I am going to switch to healthier foods because I have a small tire I need to flatten out but I feel with modern nutritional science it shouldn't matter, With only 800 on average calories per day I should be thin as a rail regardless of nutritional value.

Posted

The problem with a starvation diet is that your body will start to break down its own tissues for nutrition, which will produce a variety of metabolic side-effects that are not good for you. Also, it can damage tissues that are important to your overall health and strength. To avoid these problems, the normal rule in hospitals is that a patient your size should be on strict bed rest with 900 kcal/day, not up and walking around. If you want to lose weight you are correct in assuming that it is calorie restriction, not exercise, which is the key to success, but try something less extreme.

 

It has also been noted that cultures which regularly underfeed themselves, like the residents of certain islands off the coast of Japan, have a much longer than normal life expectancy. This is consist with experiments on mice in the 1950s, which showed that mice fed starvation diets before reaching maturity lived longer.

 

For no particular reason other than saving time and being somewhat eccentric, I used to go for up to four days in a row without eating when I was a student.

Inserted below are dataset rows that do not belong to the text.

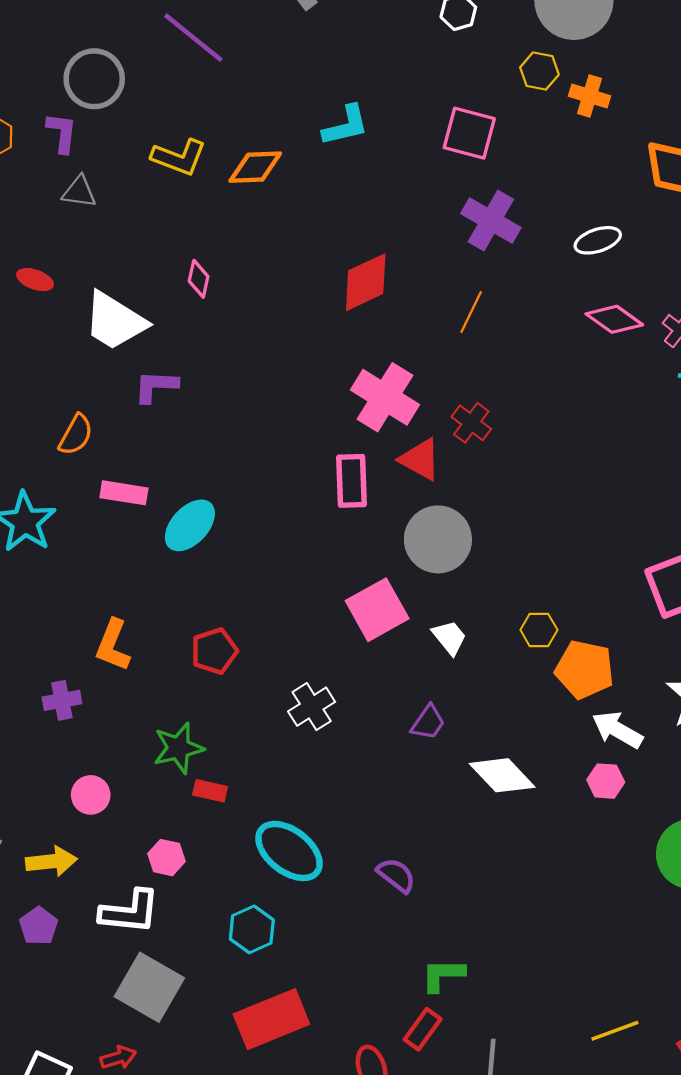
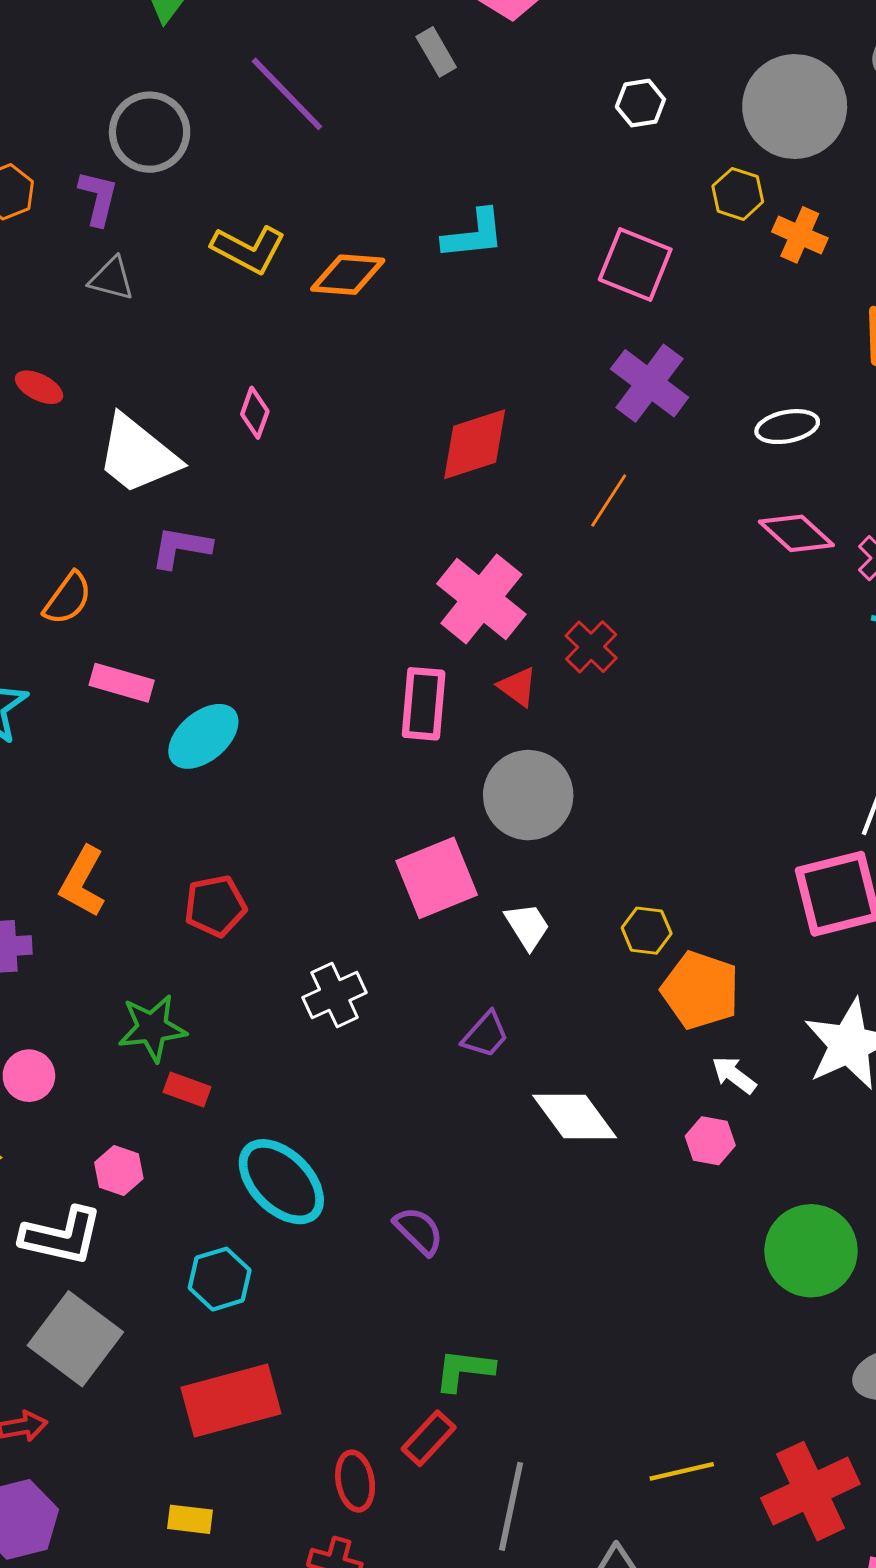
red triangle: (420, 459) -> (518, 687), size x0.7
white arrow: (617, 730) -> (734, 1075), size x0.7

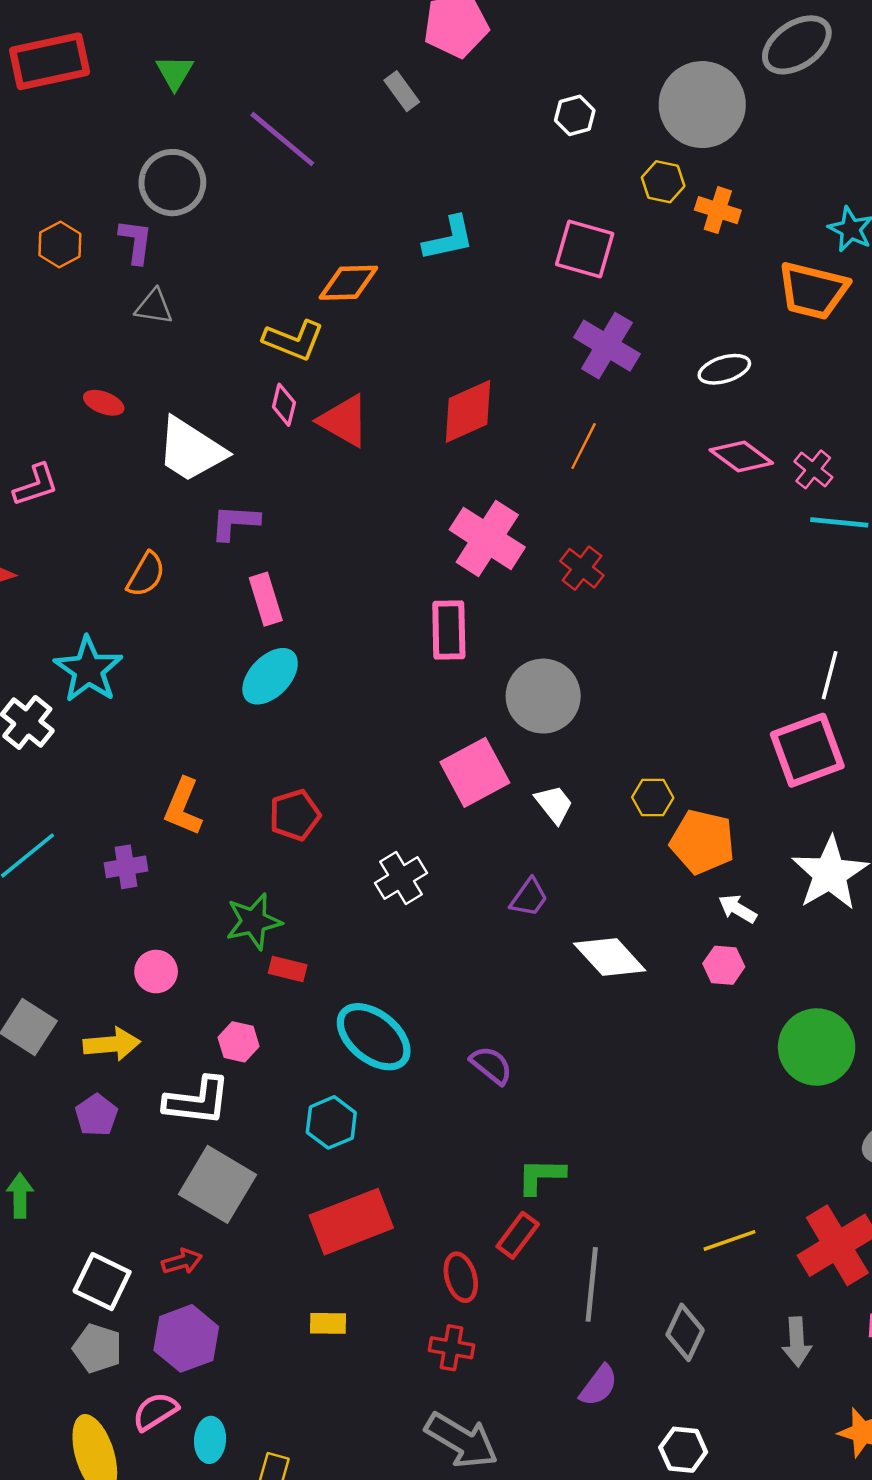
yellow L-shape: (248, 249) -> (294, 340), moved
pink rectangle: (122, 683) -> (266, 599), moved, turned 63
red triangle: (518, 687) -> (344, 421), moved, size x1.6

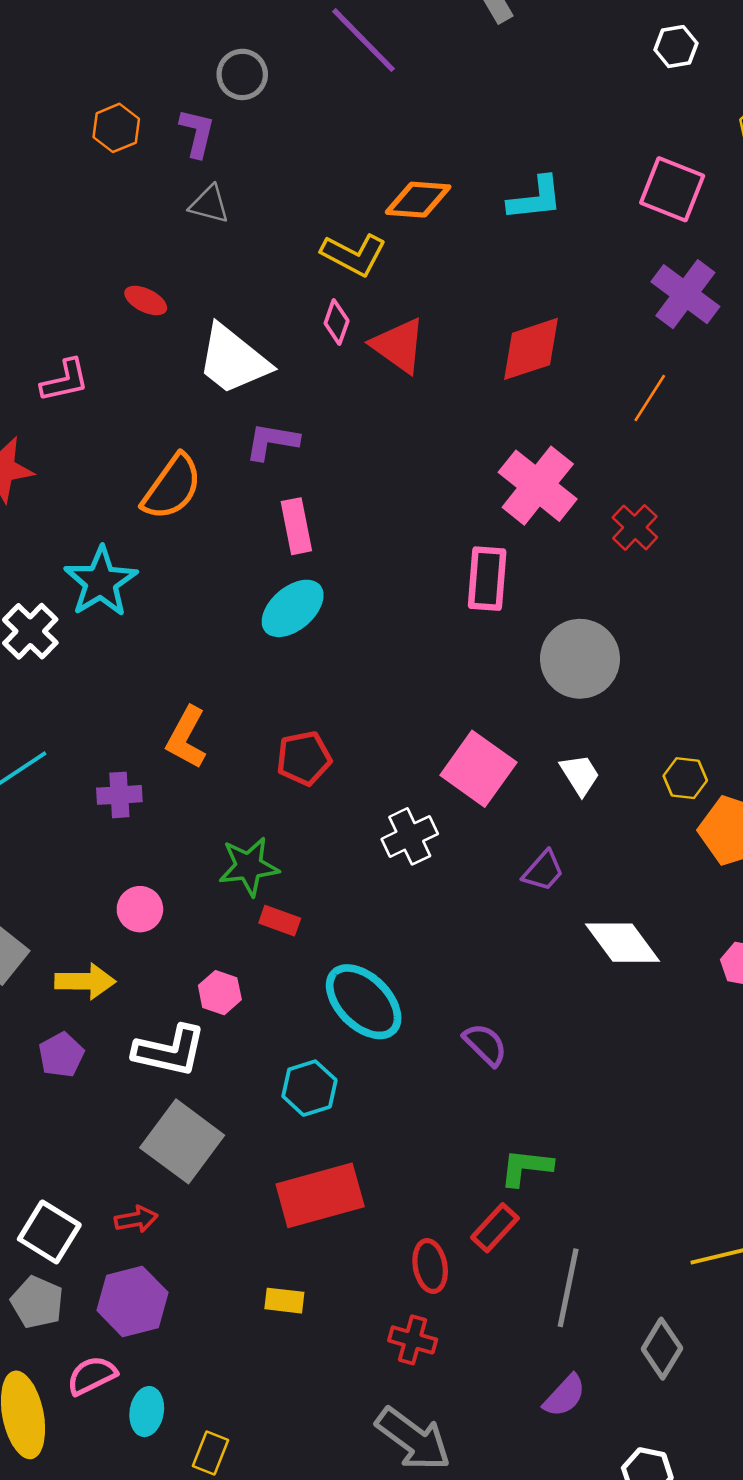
gray circle: (172, 183) -> (242, 74), size x0.7
cyan L-shape: (449, 238) -> (535, 198), moved
orange semicircle: (146, 574) -> (172, 487), size x1.4
pink square: (475, 772) -> (478, 769), moved, turned -32

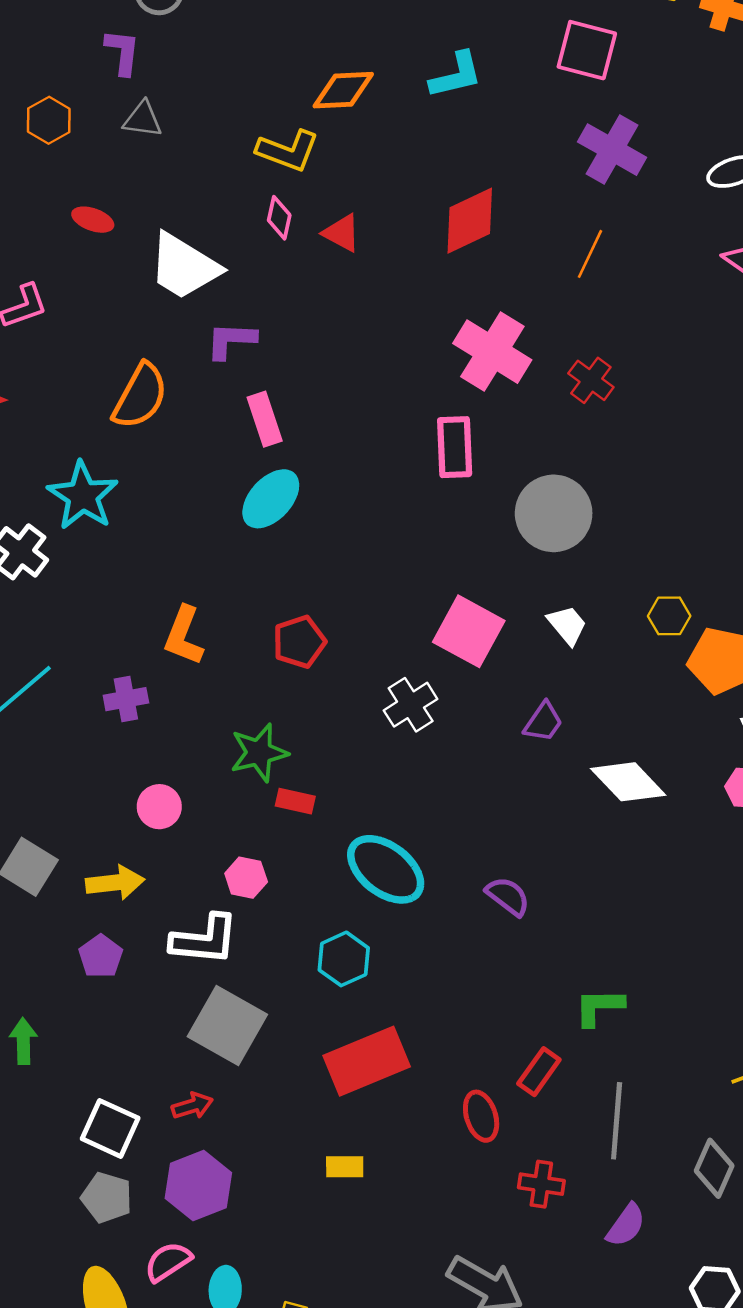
orange hexagon: (116, 128) -> (49, 120), moved
red triangle: (399, 345) -> (342, 233), size x0.7
green L-shape: (526, 1167) -> (599, 1007), moved
red cross: (413, 1340) -> (541, 1184), moved

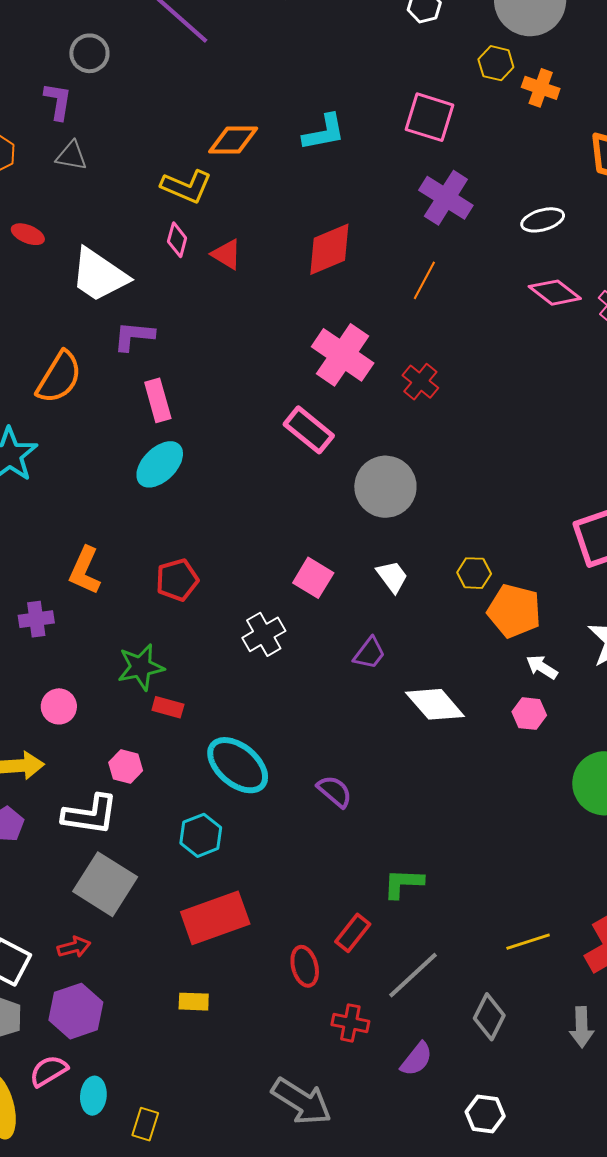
pink rectangle: (455, 447) -> (309, 430), turned -51
pink square: (469, 631) -> (313, 578), size x0.7
gray line: (617, 1121) -> (413, 975), turned 40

I found that I actually felt slightly better than normal for the first two days after beginning my fast, though by the fourth day I began to lose my ability to concentrate, which was not much help in studying. I have always had a BMI between 18 and 20, so I am not much of an eater even under normal circumstances.

Posted

" I average around 800 Calories a day"

I doubt that.

 

 

Well it's true at least 5 out of 7 days I eat a bag of Uncle Ray's potato chips about 150 grams which is slightly less than 800 calories or a box of Kraft dinner the other days vary I could eat a 3 piece meal at KFC could eat a half pound of bacon on 2 white bread sandwich's could eat a medium delissio pizza who knows. These I know are pretty calorie dense so I would have to agree that there is "carry over" calories to some degree but most day's it's 800 calories.

Posted

If you go for a long time on such a low caloric intake without apparent or measured weight loss, you should consider the possibility of fluid accumulation compensating for body tissue weight loss. Since the kidneys only stay healthy if the subject keeps them operating by eating (they are one of the first organs to start to fail when people undergo hunger strikes), if your kidneys are starting to shut down because of malnutrition they will lose their capacity to excrete fluids, causing fluid weight to build up in your body, which will make it seem as though you are not losing 'real' weight by your limited diet.

 

If you want to lose weight safely and effectively, there is one diet I have always found successful in overweight patients. Let them eat anything and everything they want every other day, but on the days in between allow them to eat nothing. Their willpower is never exhausted, since they always know they can eat as much as they want by just waiting a day, but they never eat enough on the eating days to compensate for the loss of calories on the fasting days, so they lose weight. In practice such a diet usually amounts to a reduction in caloric intake of about 30% to 40%, since satiety sets in to limit over-consumption on the eating days.